Suatu hari anak kami kehilangan uang kas kantor sebesar lima ratus ribu rupiah dan setelah dicari tidak ketemu akhirnya harus diganti, ketika saya tanyakan dia hanya bilang mungkin ada memerlukannya. Jika kita mengalami kehilangan,  sebagian dari kita mungkin mulai emosi dan marah serta mulai mencurigai orang disekeliling kita, bahkan mulai menuduh terutama mereka yang tidak punya sebagai pelakunya, sebaiknya hal ini tidak kita lakukan, karena akan menimbulkan dosa jika salah. menduga. Ada baiknya kita berpikir positif saja bahwa ada yang memerlukannya dan berdoa.

Ketika emosi menguasai diri,  maka manusia cenderung cepat marah dan mengeluarkan kata-kata yang negatif.  Oleh karena itulah,  alkitab mengajarkan kita agar lambat untuk berkata-kata, artinya harus bisa menguasai diri dan bersabar jika ada hal yang memancing timbulnya emosi kita. 

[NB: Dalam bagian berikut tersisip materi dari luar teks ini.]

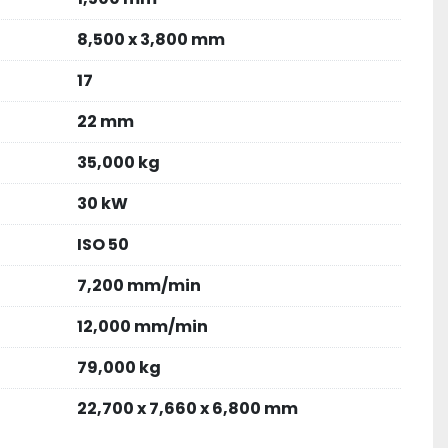
8,500 x 3,800 mm
17
22 mm
35,000 kg
30 kW
ISO 50
7,200 mm/min
12,000 mm/min
79,000 kg
22,700 x 7,660 x 6,800 mm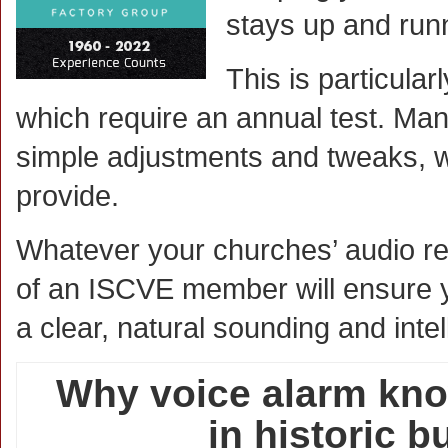
stays up and run
This is particular
which require an annual test. Ma
simple adjustments and tweaks, w
provide.
Whatever your churches’ audio re
of an ISCVE member will ensure you
a clear, natural sounding and inte
Why voice alarm kno
in historic b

Jika kita berpikir bahwa semua yang kita miliki adalah titipan yang Tuhan percayakan kepada kita, maka kita tidak akan mudah marah ketika titipan tersebut hilang,  bukan berarti kita tidak menjaganya dengan baik,  karena jika Tuhan ijinkan terjadi kehilangan entah dicuri  dan lain sebagainya, artinya ada yang memerlukannya dan biar menjadi berkat bagi orang lain.

Disaat emosi itu datang,  terlebih baik kita diam daripada banyak bicara, karena biasanya disaat emosi kata-kata yang keluar negatif,  yang akhirnya malah menjadi dosa karena tuduhan dan fitnah yang belum tentu benar. 

Belajar menguasai diri,  sabar dalam segala hal,  banyak mendengar, sedikit bicara seperti firman Tuhan ajarkan.